Recommandations de pratique clinique du Collège national des gynécologues-obstétriciens (2005) : « Il n’y a pas de preuves pour recommander la pratique systématique de l’épisiotomie en cas de manoeuvres obstétricales ou lors d’une suspicion de macrosomie (Grade C). La pratique systématique de l’épisiotomie ne se justifie pas en cas d’extraction instrumentale (Grade B). Le taux de lésions périnéales sévères est augmenté lorsque l’extraction instrumentale est associée à l’épisiotomie (Grade B) mais le lien de cause à effet entre l’épisiotomie et les lésions périnéales sévères n’est pas établi. L’extraction par ventouse nécessite moins d’épisiotomies, et expose moins aux lésions périnéales sévères que le forceps (Grade A)”.
Dans le cas où la femme attend plusieurs enfants (jumeaux et plus) ou que le bébé est “mal” positionné
- Il est possible d’accoucher sans épisiotomie (accord professionnel)
Accord professionnel signifie que les gynécologues-obstétriciens se mettent d’accord sur la base de leur expérience pour prendre cette position sans que des études spécifiques aient été menées
Recommandations de pratique clinique du Collège national des gynécologues-obstétriciens (2005): « En cas de variété postérieure persistante, de présentation de la face, de présentation du siège ou d’accouchement gémellaire, il n’existe pas de preuves suffisantes pour indiquer la pratique systématique de l’épisiotomie (Accord professionnel) ».

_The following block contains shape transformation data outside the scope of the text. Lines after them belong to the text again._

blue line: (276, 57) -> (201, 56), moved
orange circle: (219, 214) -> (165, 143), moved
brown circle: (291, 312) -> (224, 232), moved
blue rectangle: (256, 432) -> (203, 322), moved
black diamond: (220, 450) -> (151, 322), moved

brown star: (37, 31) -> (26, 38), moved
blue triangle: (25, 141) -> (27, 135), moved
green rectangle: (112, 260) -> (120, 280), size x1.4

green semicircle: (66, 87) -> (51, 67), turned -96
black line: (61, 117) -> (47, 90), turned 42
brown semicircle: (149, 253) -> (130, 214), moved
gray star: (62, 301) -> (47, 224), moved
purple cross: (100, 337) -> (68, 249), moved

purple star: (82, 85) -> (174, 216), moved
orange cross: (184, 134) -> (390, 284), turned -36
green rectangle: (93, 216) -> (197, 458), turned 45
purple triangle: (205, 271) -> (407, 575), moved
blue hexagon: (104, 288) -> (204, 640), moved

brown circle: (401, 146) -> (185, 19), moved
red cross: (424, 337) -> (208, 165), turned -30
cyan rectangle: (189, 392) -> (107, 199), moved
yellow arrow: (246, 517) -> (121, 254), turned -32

En cas de risque de déchirure
- Lorsque l’épisiotomie n’est pas systématique mais au cas par cas le taux de périnées intacts est multiplié par trois et il n’y a pas d’augmentation des déchirures graves (niveau de preuve moyen en 2005)

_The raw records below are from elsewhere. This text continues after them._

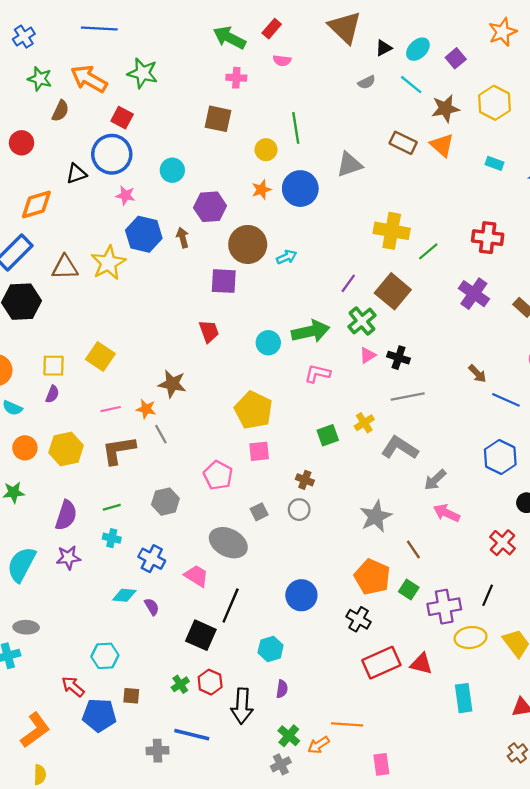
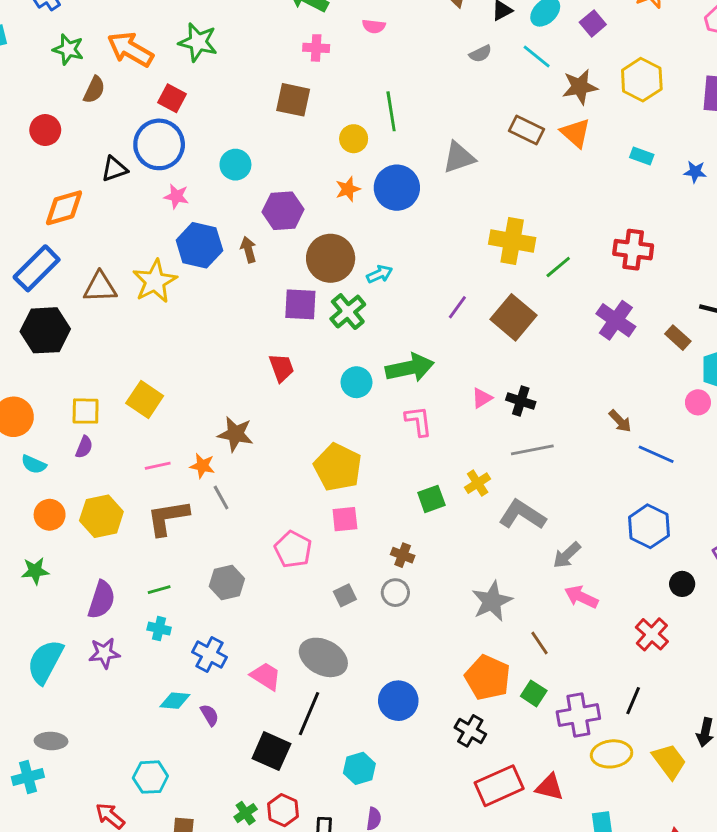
green cross: (362, 321) -> (348, 312), moved
pink L-shape: (317, 374) -> (418, 421), turned 70
gray ellipse: (228, 543) -> (323, 657), moved

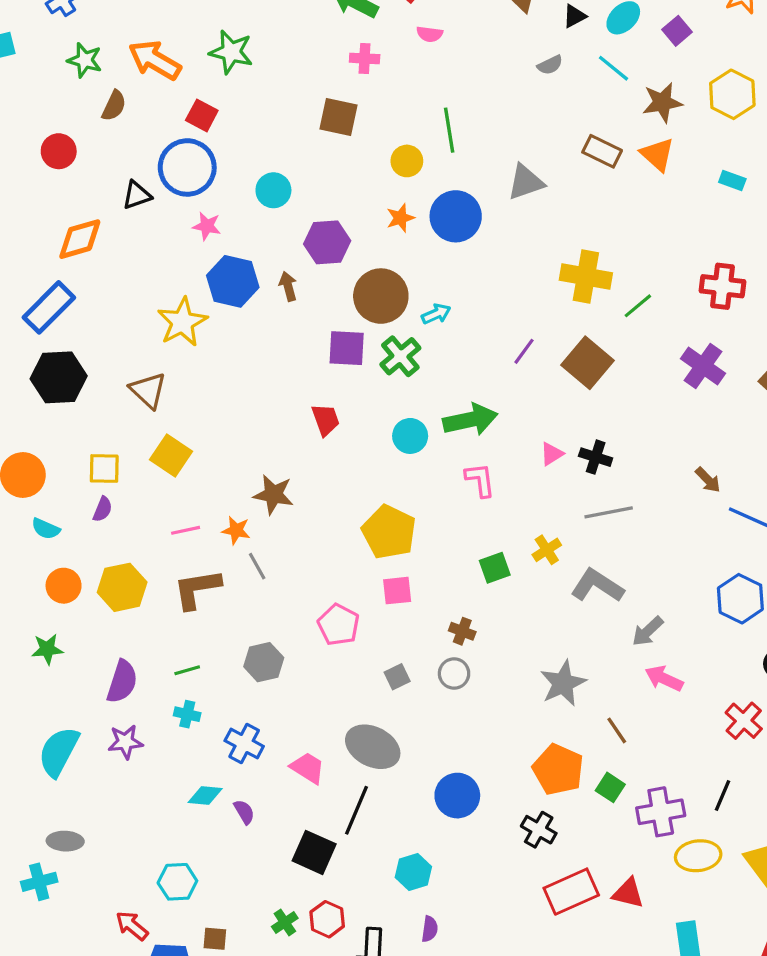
brown triangle: (100, 287) -> (148, 390), moved, turned 45

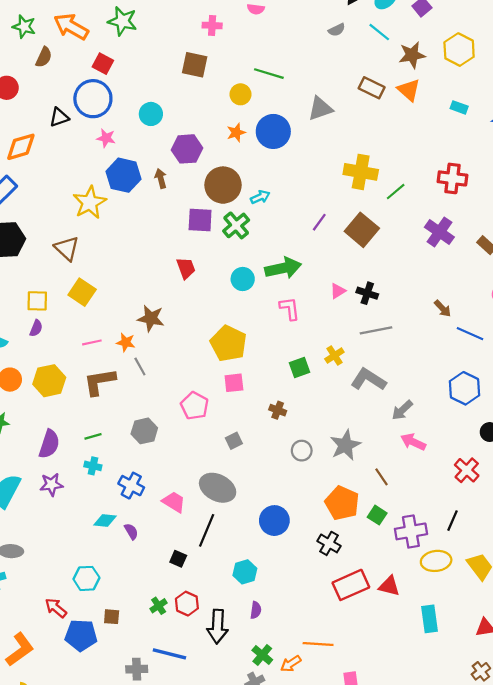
green line: (449, 130) -> (269, 74), turned -64
gray circle: (454, 674) -> (302, 451), moved
black square: (314, 852) -> (178, 559), size x0.6

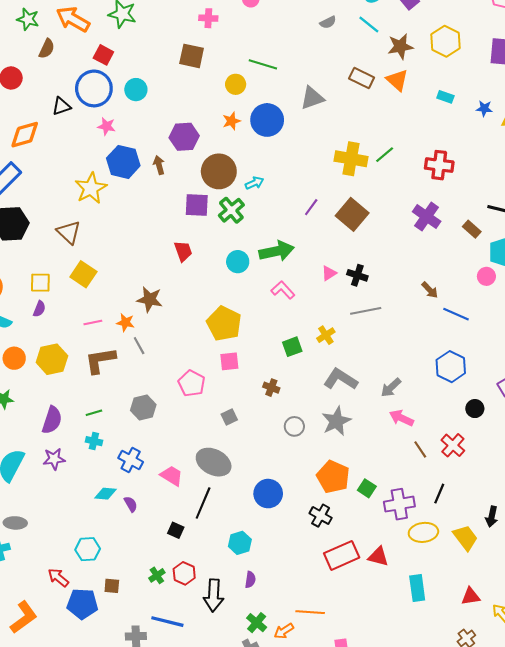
cyan circle: (151, 114) -> (136, 90), moved
green line: (396, 192) -> (385, 155), moved
pink L-shape: (290, 309) -> (283, 290), turned -35
gray L-shape: (368, 380) -> (341, 379), moved
brown line: (381, 477) -> (420, 449), moved

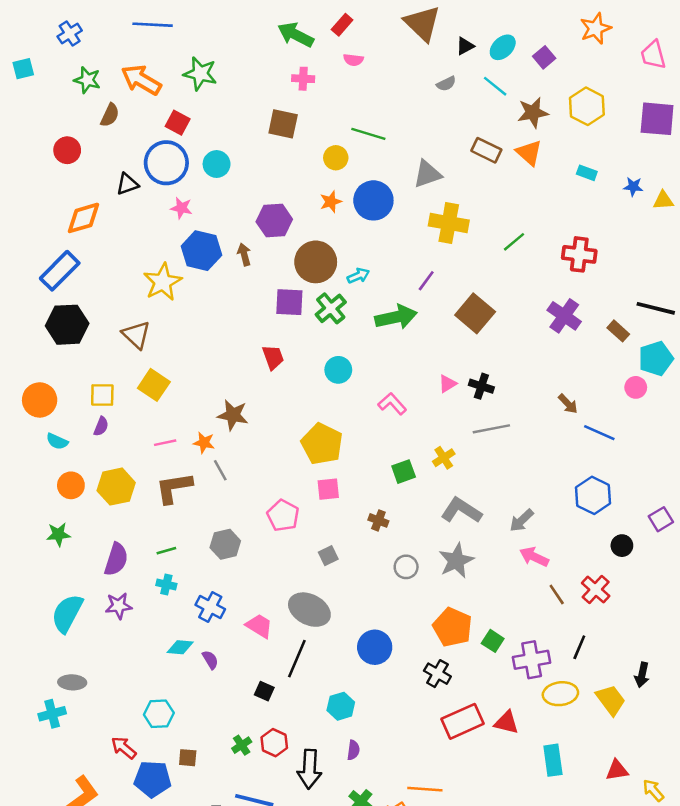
yellow cross: (351, 159) -> (449, 223), moved
purple line: (311, 207) -> (426, 281), moved
green arrow: (277, 251) -> (396, 317), moved

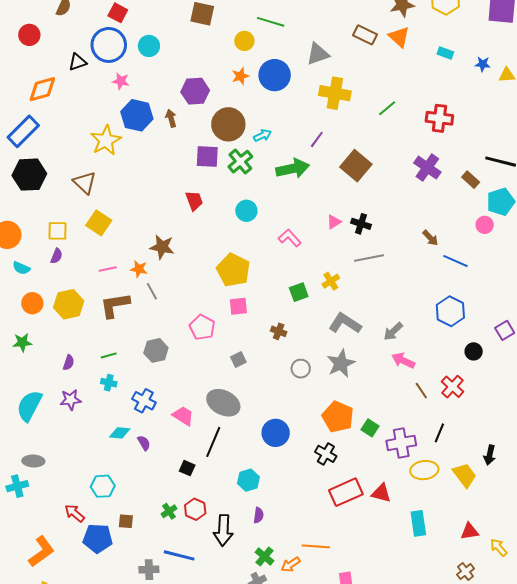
purple semicircle: (116, 559) -> (69, 363), size x0.6

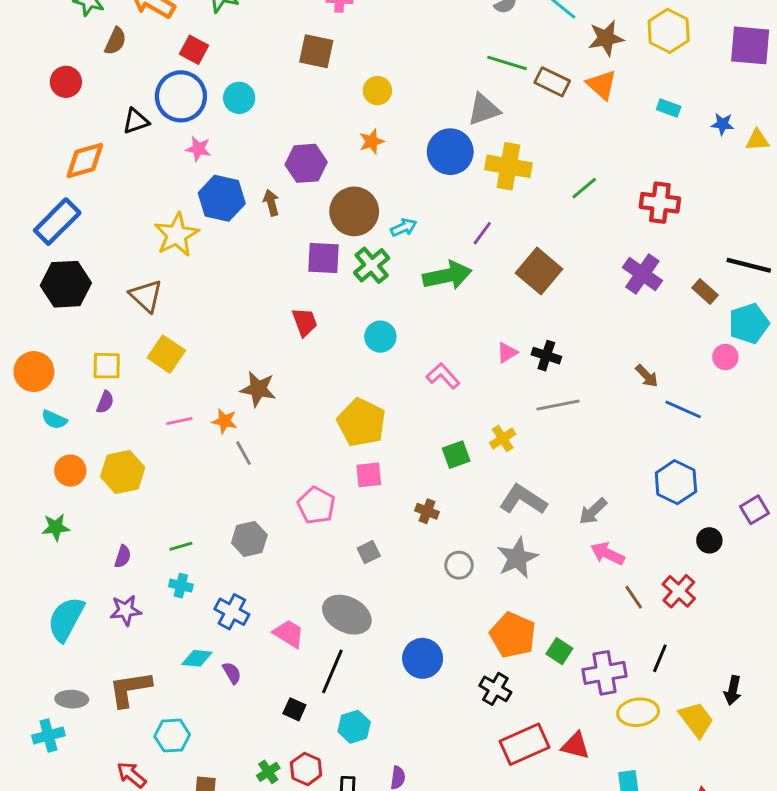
green line: (271, 22) -> (507, 63), moved
blue circle: (275, 75) -> (450, 152), moved
brown L-shape: (115, 305) -> (130, 689), moved
cyan hexagon: (248, 480) -> (354, 727), moved

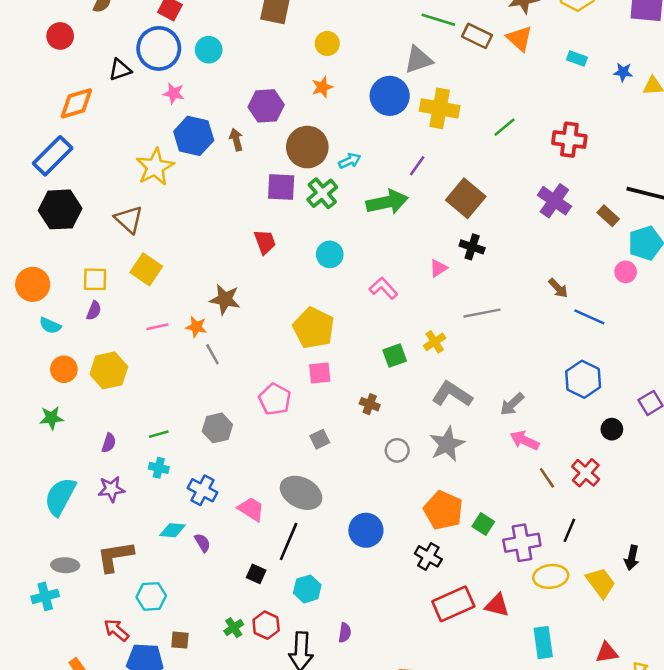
black cross: (546, 356) -> (472, 247), moved

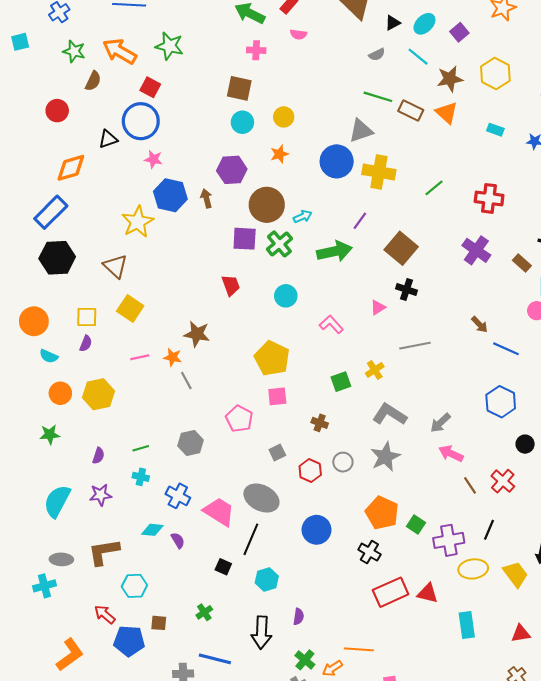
cyan circle: (209, 50) -> (242, 122), moved
pink trapezoid: (251, 509) -> (219, 512), size x1.4
red hexagon: (266, 625) -> (310, 470), moved

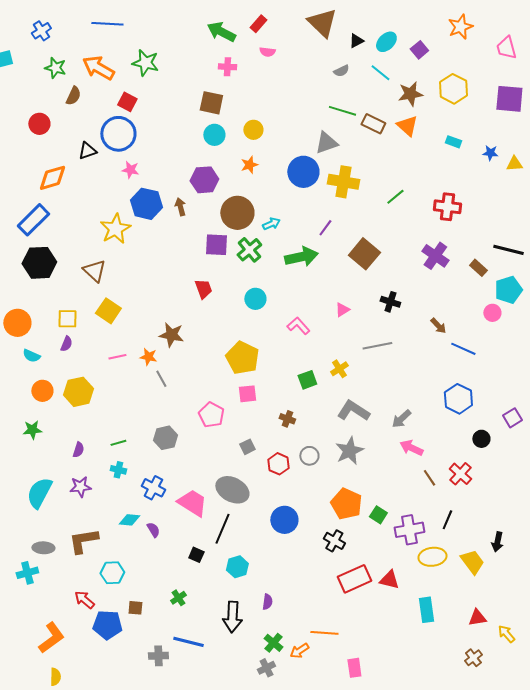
black cross: (406, 289) -> (390, 302), moved

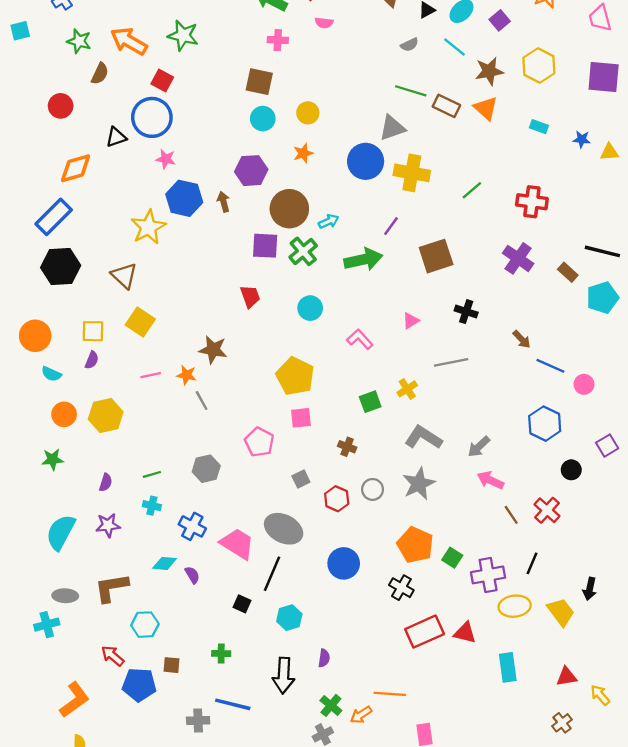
brown square: (364, 254) -> (436, 256), turned 32
pink circle: (492, 313) -> (584, 384), moved
green cross: (178, 598) -> (221, 653), turned 35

Recommandations de pratique clinique du Collège national des gynécologues-obstétriciens (2005): ”Lorsque le périnée semble sur le point de se rompre au moment de l’expulsion, une pratique systématique de l’épisiotomie n’est pas nécessaire ; en effet dans cette situation, une politique restrictive de l’épisiotomie permet de multiplier par trois le taux de périnées intacts sans pour autant augmenter le risque de déchirures du troisième degré (Grade B).”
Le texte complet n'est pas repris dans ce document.